* _Exercise details_
Drop the pictures and repeat the remaining data exactly.
═══ Records to process ═══
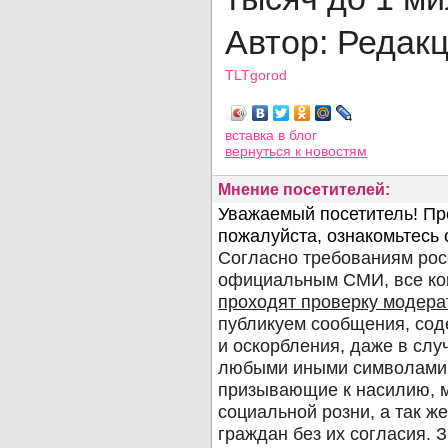
Автор: Редак
TLTgorod
Просмотров: 1294
вставка в блог
вернуться
к новостям
Мнение посетителей:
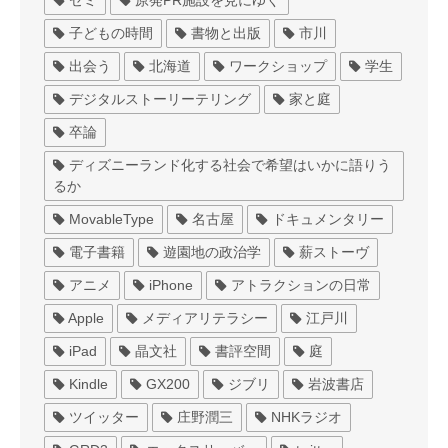
ゼミ
原発PR施設を見にゆく
子どもの時間
書物と出版
市川
出会う
北海道
ワークショップ
学生
デジタルストーリーテリング
家と庭
卒論
ディズニーランド化する社会で希望はいかに語りう
るか
MovableType
名古屋
ドキュメンタリー
電子書籍
遊園地の政治学
薪ストーヴ
アニメ
iPhone
アトラクションの日常
Apple
メディアリテラシー
江戸川
iPad
晶文社
書評空間
庭
Kindle
GX200
ジブリ
岩波書店
ツイッター
庄野潤三
NHKラジオ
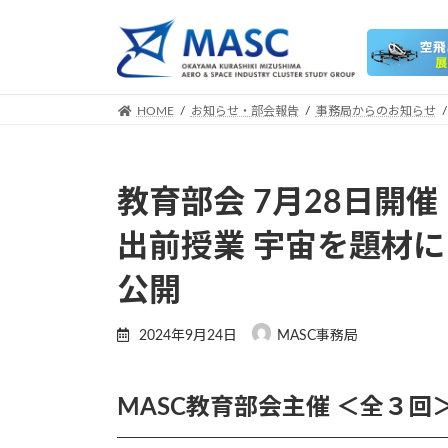
コ
ナ
ン
ビ
テ
ゲ
ン
ー
ツ
シ
HOME
お知らせ・部会報告
事務局からのお知らせ
へ
ョ
ス
ン
キ
に
教育部会 7月28日開催
ッ
移
プ
動
出前授業 宇宙を題材
公開
2024年9月24日
MASC事務局
MASC教育部会主催 ＜全３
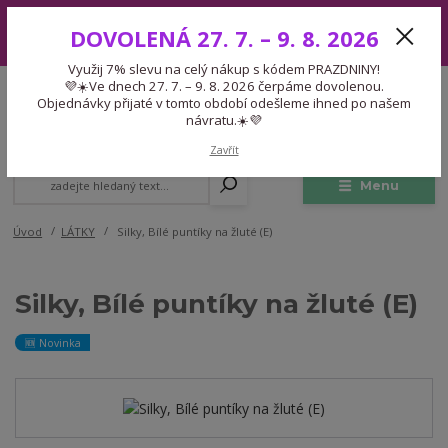
Využij 7% slevu na celý nákup s kódem PRAZDNINY! 💜☀️Ve dnech 27.
DOVOLENÁ 27. 7. – 9. 8. 2026
7. – 9. 8. 2026 čerpáme dovolenou. Objednávky přijaté v tomto období
odešleme ihned po našem návratu.☀️💜
Využij 7% slevu na celý nákup s kódem PRAZDNINY!
Expedice 775 866 913
💜☀️Ve dnech 27. 7. – 9. 8. 2026 čerpáme dovolenou.
CZK
Po-Čt 9-15:30 Pá 9-14:30 Pauza 13-13:45
Objednávky přijaté v tomto období odešleme ihned po našem
návratu.☀️💜
0
0,00 Kč
Zavřít
Menu
Úvod
LÁTKY
Silky, Bílé puntíky na žluté (E)
Silky, Bílé puntíky na žluté (E)
🆕 Novinka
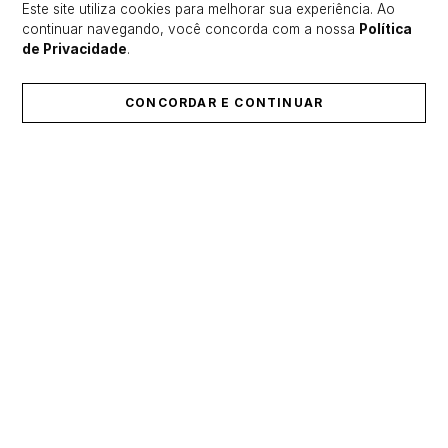
Mais recentes
Todos
Este site utiliza cookies para melhorar sua experiência. Ao
continuar navegando, você concorda com a nossa
Política
de Privacidade
.
Carregando avaliações…
CONCORDAR E CONTINUAR
ÚLTIMOS LANÇAMENTOS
═══
* _Output below_
Автор: Редак
TLTgorod
Просмотров: 1294
вставка в блог
вернуться
к новостям
Мнение посетителей:
ゼミ
原発PR施設を見にゆく
子どもの時間
書物と出版
市川
出会う
北海道
ワークショップ
学生
デジタルストーリーテリング
家と庭
卒論
ディズニーランド化する社会で希望はいかに語りう
るか
MovableType
名古屋
ドキュメンタリー
電子書籍
遊園地の政治学
薪ストーヴ
アニメ
iPhone
アトラクションの日常
Apple
メディアリテラシー
江戸川
iPad
晶文社
書評空間
庭
Kindle
GX200
ジブリ
岩波書店
ツイッター
庄野潤三
NHKラジオ
コ
ナ
ン
ビ
テ
ゲ
ン
ー
ツ
シ
HOME
お知らせ・部会報告
事務局からのお知らせ
へ
ョ
ス
ン
キ
に
教育部会 7月28日開催
ッ
移
プ
動
出前授業 宇宙を題材
公開
2024年9月24日
MASC事務局
MASC教育部会主催 ＜全３
Využij 7% slevu na celý nákup s kódem PRAZDNINY! 💜☀️Ve dnech 27.
DOVOLENÁ 27. 7. – 9. 8. 2026
7. – 9. 8. 2026 čerpáme dovolenou. Objednávky přijaté v tomto období
odešleme ihned po našem návratu.☀️💜
Využij 7% slevu na celý nákup s kódem PRAZDNINY!
Expedice 775 866 913
💜☀️Ve dnech 27. 7. – 9. 8. 2026 čerpáme dovolenou.
CZK
Po-Čt 9-15:30 Pá 9-14:30 Pauza 13-13:45
Objednávky přijaté v tomto období odešleme ihned po našem
návratu.☀️💜
0
0,00 Kč
Zavřít
Menu
Úvod
LÁTKY
Silky, Bílé puntíky na žluté (E)
Silky, Bílé puntíky na žluté (E)
🆕 Novinka
Mais recentes
Todos
Este site utiliza cookies para melhorar sua experiência. Ao
continuar navegando, você concorda com a nossa
Política
de Privacidade
.
Carregando avaliações…
CONCORDAR E CONTINUAR
ÚLTIMOS LANÇAMENTOS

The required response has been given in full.